_EXERCISE:_ Would you return every entry below exactly as written, without its images?
=== WORKING DATA ===
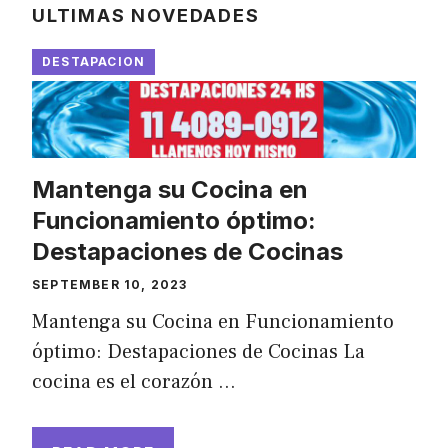
ULTIMAS NOVEDADES
DESTAPACION
Mantenga su Cocina en
Funcionamiento óptimo:
Destapaciones de Cocinas
SEPTEMBER 10, 2023
Mantenga su Cocina en Funcionamiento
óptimo: Destapaciones de Cocinas La
cocina es el corazón …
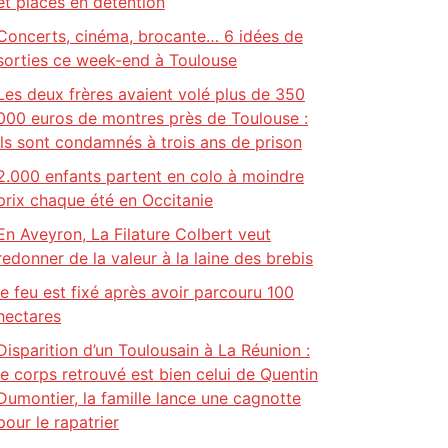
et placés en détention
Concerts, cinéma, brocante… 6 idées de
sorties ce week-end à Toulouse
Les deux frères avaient volé plus de 350
000 euros de montres près de Toulouse :
ils sont condamnés à trois ans de prison
2.000 enfants partent en colo à moindre
prix chaque été en Occitanie
En Aveyron, La Filature Colbert veut
redonner de la valeur à la laine des brebis
le feu est fixé après avoir parcouru 100
hectares
Disparition d’un Toulousain à La Réunion :
le corps retrouvé est bien celui de Quentin
Dumontier, la famille lance une cagnotte
pour le rapatrier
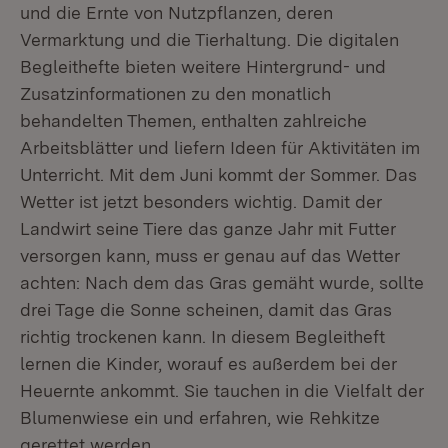
und die Ernte von Nutzpflanzen, deren
Vermarktung und die Tierhaltung. Die digitalen
Begleithefte bieten weitere Hintergrund- und
Zusatzinformationen zu den monatlich
behandelten Themen, enthalten zahlreiche
Arbeitsblätter und liefern Ideen für Aktivitäten im
Unterricht. Mit dem Juni kommt der Sommer. Das
Wetter ist jetzt besonders wichtig. Damit der
Landwirt seine Tiere das ganze Jahr mit Futter
versorgen kann, muss er genau auf das Wetter
achten: Nach dem das Gras gemäht wurde, sollte
drei Tage die Sonne scheinen, damit das Gras
richtig trockenen kann. In diesem Begleitheft
lernen die Kinder, worauf es außerdem bei der
Heuernte ankommt. Sie tauchen in die Vielfalt der
Blumenwiese ein und erfahren, wie Rehkitze
gerettet werden.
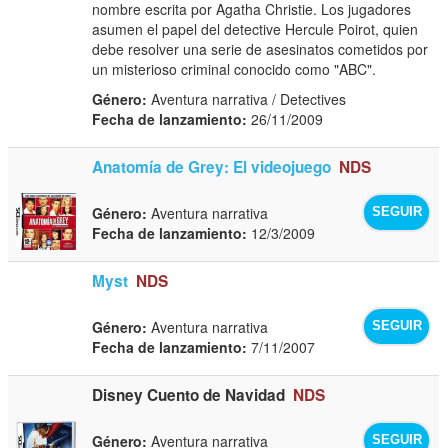
nombre escrita por Agatha Christie. Los jugadores
asumen el papel del detective Hercule Poirot, quien
debe resolver una serie de asesinatos cometidos por
un misterioso criminal conocido como "ABC".
Género:
Aventura narrativa / Detectives
Fecha de lanzamiento:
26/11/2009
Anatomía de Grey: El videojuego
NDS
Género:
Aventura narrativa
SEGUIR
Fecha de lanzamiento:
12/3/2009
Myst
NDS
Género:
Aventura narrativa
SEGUIR
Fecha de lanzamiento:
7/11/2007
Disney Cuento de Navidad
NDS
Género:
Aventura narrativa
SEGUIR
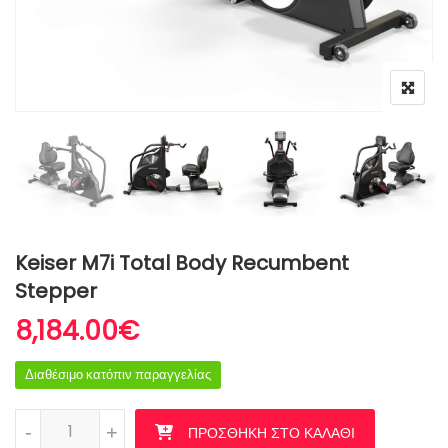
Keiser M7i Total Body Recumbent
Stepper
8,184.00
€
Διαθέσιμο κατόπιν παραγγελίας
Keiser M7i Total Body Recumbent Stepper ποσότητα
-
+
ΠΡΟΣΘΉΚΗ ΣΤΟ ΚΑΛΆΘΙ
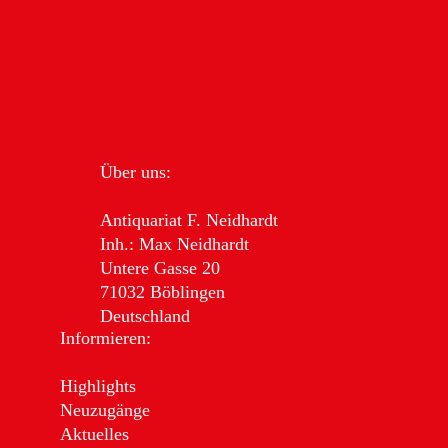
Über uns:
Antiquariat F. Neidhardt
Inh.: Max Neidhardt
Untere Gasse 20
71032 Böblingen
Deutschland
Informieren:
Highlights
Neuzugänge
Aktuelles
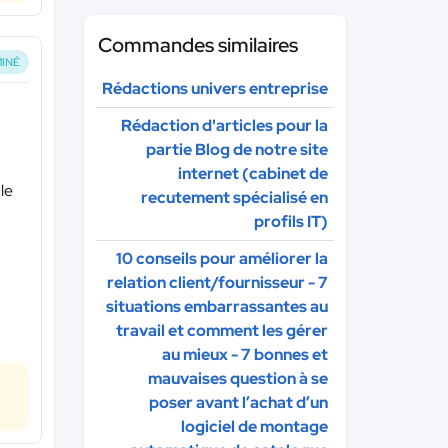
Commandes similaires
INÉ
Rédactions univers entreprise
Rédaction d'articles pour la
partie Blog de notre site
internet (cabinet de
le
recutement spécialisé en
profils IT)
10 conseils pour améliorer la
relation client/fournisseur - 7
situations embarrassantes au
travail et comment les gérer
au mieux - 7 bonnes et
mauvaises question à se
poser avant l’achat d’un
logiciel de montage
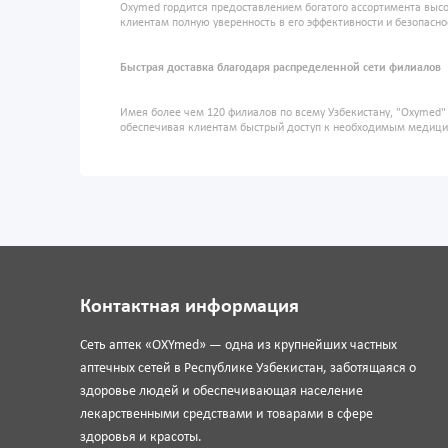
Oxymed гордится предоставлением богатого ассортимента высо
клиентам полную уверенность в его эффективности и безопасно
Быстрая доставка благодаря распределенной сети филиалов
Имея более чем 120 филиалов по всему Узбекистану, "Oxymed
обеспечивая клиентам быстрый доступ к необходимым медиц
Контактная информация
Сеть аптек «OXYmed» — одна из крупнейших частных
аптечных сетей в Республике Узбекистан, заботящаяся о
здоровье людей и обеспечивающая население
лекарственными средствами и товарами в сфере
здоровья и красоты.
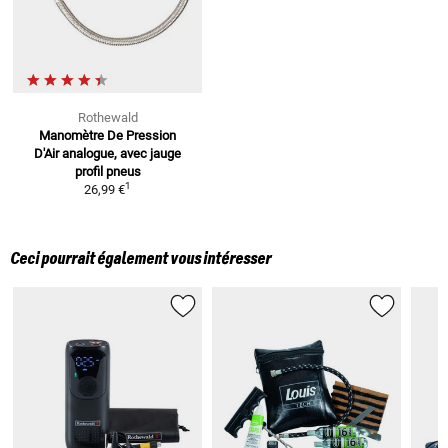
Rothewald
Manomètre De Pression
D'Air
analogue, avec jauge
profil pneus
1
26,99 €
Ceci pourrait également vous intéresser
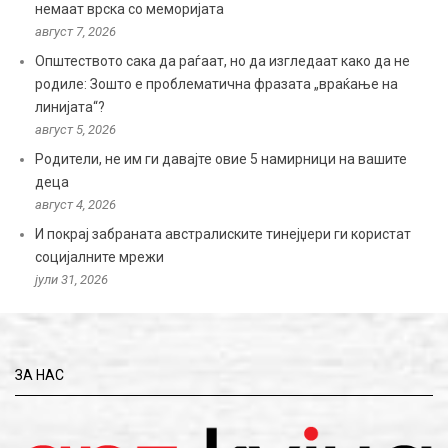
немаат врска со меморијата
август 7, 2026
Општеството сака да раѓаат, но да изгледаат како да не
родиле: Зошто е проблематична фразата „враќање на
линијата“?
август 5, 2026
Родители, не им ги давајте овие 5 намирници на вашите
деца
август 4, 2026
И покрај забраната австралиските тинејџери ги користат
социјалните мрежи
јули 31, 2026
ЗА НАС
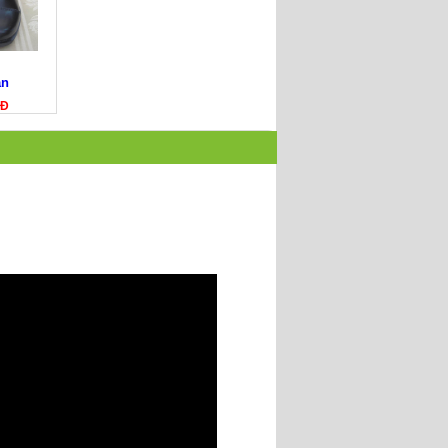
an
NĐ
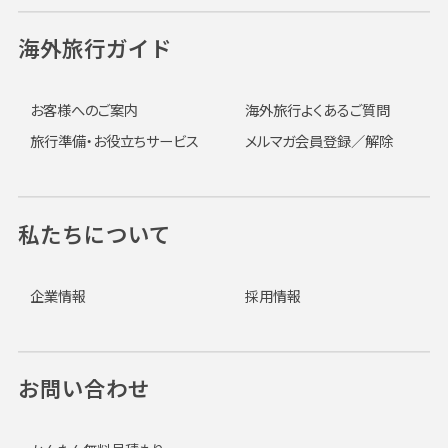
海外旅行ガイド
お客様へのご案内
海外旅行よくあるご質問
旅行準備・お役立ちサービス
メルマガ会員登録／解除
私たちについて
企業情報
採用情報
お問い合わせ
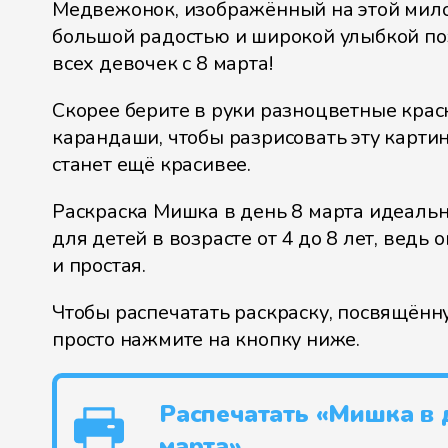
Медвежонок, изображённый на этой милой
большой радостью и широкой улыбкой п
всех девочек с 8 марта!
Скорее берите в руки разноцветные крас
карандаши, чтобы разрисовать эту картин
станет ещё красивее.
Раскраска Мишка в день 8 марта идеаль
для детей в возрасте от 4 до 8 лет, ведь 
и простая.
Чтобы распечатать раскраску, посвящённу
просто нажмите на кнопку ниже.
Распечатать «Мишка в 
марта»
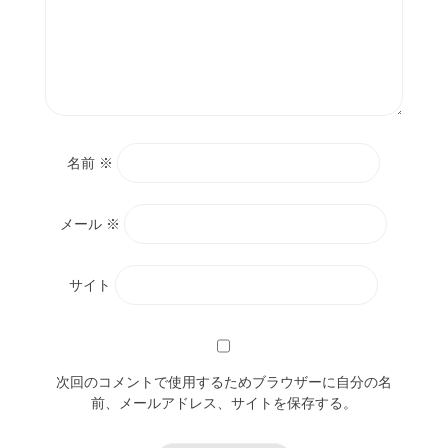
名前
※
メール
※
サイト
次回のコメントで使用するためブラウザーに自分の名
前、メールアドレス、サイトを保存する。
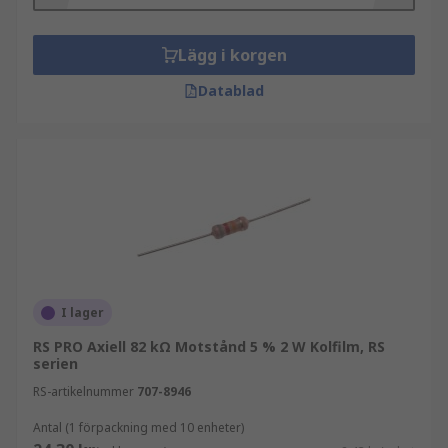
hålresistorer är trådlindade och axiella
komponenter:
Lägg i korgen
Axiella paket har platta profiler och
Datablad
cylindriska eller lådformade format med
ledningar i båda ändar. De används för
kortdistansapplikationer.
Trådlindade resistorer har metalltrådar
lindade runt kärnor gjorda av keramik, plast
eller glasfiber, vilket ger dem högre
effektklassningar.
I lager
RS PRO Axiell 82 kΩ Motstånd 5 % 2 W Kolfilm, RS
serien
RS-artikelnummer
707-8946
Antal (1 förpackning med 10 enheter)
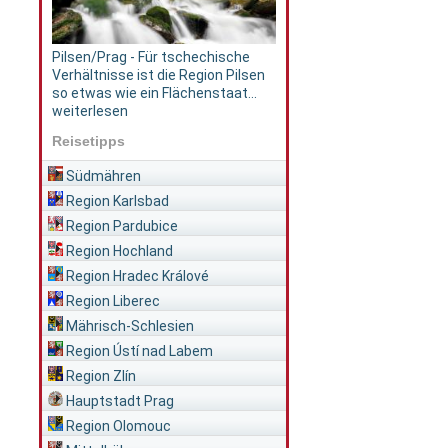
Pilsen/Prag - Für tschechische
Verhältnisse ist die Region Pilsen
so etwas wie ein Flächenstaat...
weiterlesen
Reisetipps
Südmähren
Region Karlsbad
Region Pardubice
Region Hochland
Region Hradec Králové
Region Liberec
Mährisch-Schlesien
Region Ústí nad Labem
Region Zlín
Hauptstadt Prag
Region Olomouc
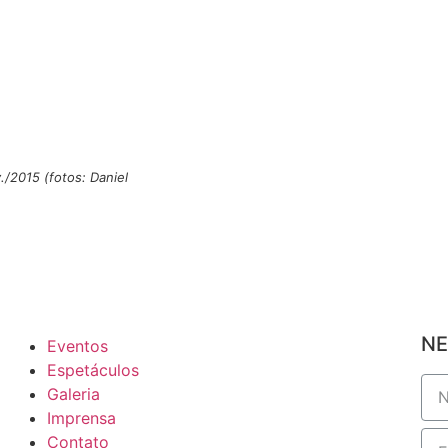
./2015 (fotos: Daniel
NE
Eventos
Espetáculos
Galeria
Imprensa
Contato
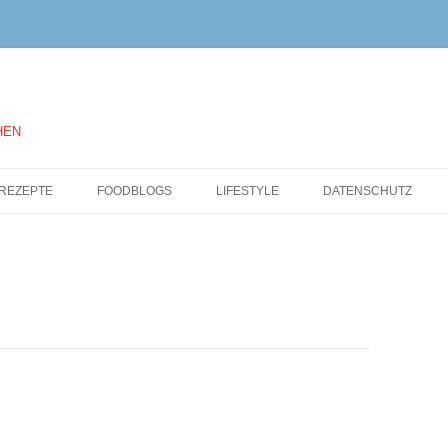
HEN
Springe
zum
REZEPTE
FOODBLOGS
LIFESTYLE
DATENSCHUTZ
Inhalt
===
_RESPONSE TO THE TASK:_
ULTIMAS NOVEDADES
DESTAPACION
Mantenga su Cocina en
Funcionamiento óptimo:
Destapaciones de Cocinas
SEPTEMBER 10, 2023
Mantenga su Cocina en Funcionamiento
óptimo: Destapaciones de Cocinas La
cocina es el corazón …
et placés en détention
Concerts, cinéma, brocante… 6 idées de
sorties ce week-end à Toulouse
Les deux frères avaient volé plus de 350
000 euros de montres près de Toulouse :
ils sont condamnés à trois ans de prison
2.000 enfants partent en colo à moindre
prix chaque été en Occitanie
En Aveyron, La Filature Colbert veut
redonner de la valeur à la laine des brebis
le feu est fixé après avoir parcouru 100
hectares
Disparition d’un Toulousain à La Réunion :
le corps retrouvé est bien celui de Quentin
Dumontier, la famille lance une cagnotte
pour le rapatrier
und die Ernte von Nutzpflanzen, deren
Vermarktung und die Tierhaltung. Die digitalen
Begleithefte bieten weitere Hintergrund- und
Zusatzinformationen zu den monatlich
behandelten Themen, enthalten zahlreiche
Arbeitsblätter und liefern Ideen für Aktivitäten im
Unterricht. Mit dem Juni kommt der Sommer. Das
Wetter ist jetzt besonders wichtig. Damit der
Landwirt seine Tiere das ganze Jahr mit Futter
versorgen kann, muss er genau auf das Wetter
achten: Nach dem das Gras gemäht wurde, sollte
drei Tage die Sonne scheinen, damit das Gras
richtig trockenen kann. In diesem Begleitheft
lernen die Kinder, worauf es außerdem bei der
Heuernte ankommt. Sie tauchen in die Vielfalt der
Blumenwiese ein und erfahren, wie Rehkitze
gerettet werden.
nombre escrita por Agatha Christie. Los jugadores
asumen el papel del detective Hercule Poirot, quien
debe resolver una serie de asesinatos cometidos por
un misterioso criminal conocido como "ABC".
Género:
Aventura narrativa / Detectives
Fecha de lanzamiento:
26/11/2009
Anatomía de Grey: El videojuego
NDS
Género:
Aventura narrativa
SEGUIR
Fecha de lanzamiento:
12/3/2009
Myst
NDS
Género:
Aventura narrativa
SEGUIR
Fecha de lanzamiento:
7/11/2007
Disney Cuento de Navidad
NDS
Género:
Aventura narrativa
SEGUIR
Keiser M7i Total Body Recumbent
Stepper
8,184.00
€
Διαθέσιμο κατόπιν παραγγελίας
Keiser M7i Total Body Recumbent Stepper ποσότητα
-
+
ΠΡΟΣΘΉΚΗ ΣΤΟ ΚΑΛΆΘΙ
Über uns:
Antiquariat F. Neidhardt
Inh.: Max Neidhardt
Untere Gasse 20
71032 Böblingen
Deutschland
Informieren:
Highlights
Neuzugänge
Aktuelles
Commandes similaires
INÉ
Rédactions univers entreprise
Rédaction d'articles pour la
partie Blog de notre site
internet (cabinet de
le
recutement spécialisé en
profils IT)
10 conseils pour améliorer la
relation client/fournisseur - 7
situations embarrassantes au
travail et comment les gérer
au mieux - 7 bonnes et
mauvaises question à se
poser avant l’achat d’un
logiciel de montage
Oxymed гордится предоставлением богатого ассортимента высо
клиентам полную уверенность в его эффективности и безопасно
Быстрая доставка благодаря распределенной сети филиалов
Имея более чем 120 филиалов по всему Узбекистану, "Oxymed
обеспечивая клиентам быстрый доступ к необходимым медиц
Контактная информация
Сеть аптек «OXYmed» — одна из крупнейших частных
аптечных сетей в Республике Узбекистан, заботящаяся о
здоровье людей и обеспечивающая население
лекарственными средствами и товарами в сфере
здоровья и красоты.
Rothewald
Manomètre De Pression
D'Air
analogue, avec jauge
profil pneus
1
26,99 €
Ceci pourrait également vous intéresser
немаат врска со меморијата
август 7, 2026
Општеството сака да раѓаат, но да изгледаат како да не
родиле: Зошто е проблематична фразата „враќање на
линијата“?
август 5, 2026
Родители, не им ги давајте овие 5 намирници на вашите
деца
август 4, 2026
И покрај забраната австралиските тинејџери ги користат
социјалните мрежи
јули 31, 2026
ЗА НАС
an
NĐ
海外旅行ガイド
お客様へのご案内
海外旅行よくあるご質問
旅行準備・お役立ちサービス
メルマガ会員登録／解除
私たちについて
企業情報
採用情報
お問い合わせ
Медвежонок, изображённый на этой милой
большой радостью и широкой улыбкой п
всех девочек с 8 марта!
Скорее берите в руки разноцветные крас
карандаши, чтобы разрисовать эту картин
станет ещё красивее.
Раскраска Мишка в день 8 марта идеаль
для детей в возрасте от 4 до 8 лет, ведь 
и простая.
Чтобы распечатать раскраску, посвящённу
просто нажмите на кнопку ниже.
Распечатать «Мишка в 
марта»
名前
※
メール
※
サイト
次回のコメントで使用するためブラウザーに自分の名
前、メールアドレス、サイトを保存する。
hålresistorer är trådlindade och axiella
komponenter:
Lägg i korgen
Axiella paket har platta profiler och
Datablad
cylindriska eller lådformade format med
ledningar i båda ändar. De används för
kortdistansapplikationer.
Trådlindade resistorer har metalltrådar
lindade runt kärnor gjorda av keramik, plast
eller glasfiber, vilket ger dem högre
effektklassningar.
I lager
RS PRO Axiell 82 kΩ Motstånd 5 % 2 W Kolfilm, RS
serien
RS-artikelnummer
707-8946
Antal (1 förpackning med 10 enheter)
Pilsen/Prag - Für tschechische
Verhältnisse ist die Region Pilsen
so etwas wie ein Flächenstaat...
weiterlesen
Reisetipps
Südmähren
Region Karlsbad
Region Pardubice
Region Hochland
Region Hradec Králové
Region Liberec
Mährisch-Schlesien
Region Ústí nad Labem
Region Zlín
Hauptstadt Prag
Region Olomouc
./2015 (fotos: Daniel
NE
Eventos
Espetáculos
Galeria
Imprensa
Contato
HEN
Springe
zum
REZEPTE
FOODBLOGS
LIFESTYLE
DATENSCHUTZ
Inhalt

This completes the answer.